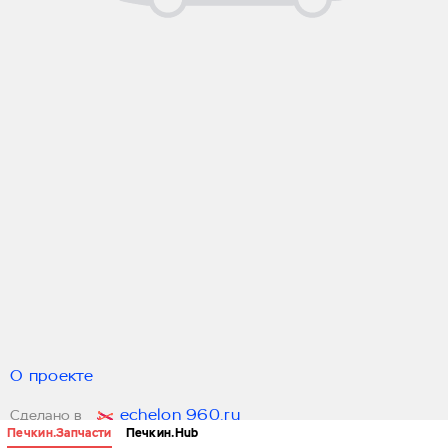
О проекте
echelon 960.ru
Сделано в
Печкин.Запчасти
Печкин.Hub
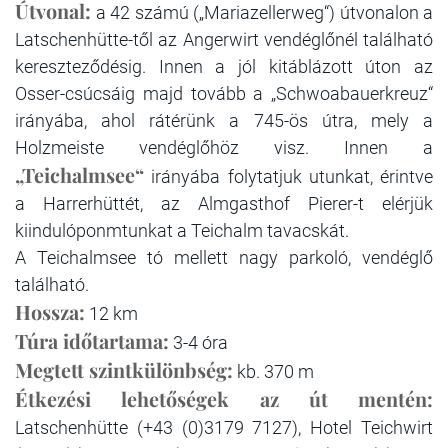
Útvonal:
a 42 számú („Mariazellerweg“) útvonalon a
Latschenhütte-től az Angerwirt vendéglőnél található
kereszteződésig. Innen a jól kitáblázott úton az
Osser-csúcsáig majd tovább a „Schwoabauerkreuz“
irányába, ahol rátérünk a 745-ös útra, mely a
Holzmeiste vendéglőhöz visz. Innen a
„Teichalmsee“
irányába folytatjuk utunkat, érintve
a Harrerhüttét, az Almgasthof Pierer-t elérjük
kiindulóponmtunkat a Teichalm tavacskát.
A Teichalmsee tó mellett nagy parkoló, vendéglő
található.
Hossza:
12 km
Túra időtartama:
3-4 óra
Megtett szintkülönbség:
kb. 370 m
Étkezési lehetőségek az út mentén:
Latschenhütte (+43 (0)3179 7127), Hotel Teichwirt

Your task: The string "irányába" may occur in the listing; show every line where it does.

Your solution:
irányába, ahol rátérünk a 745-ös útra, mely a
irányába folytatjuk utunkat, érintve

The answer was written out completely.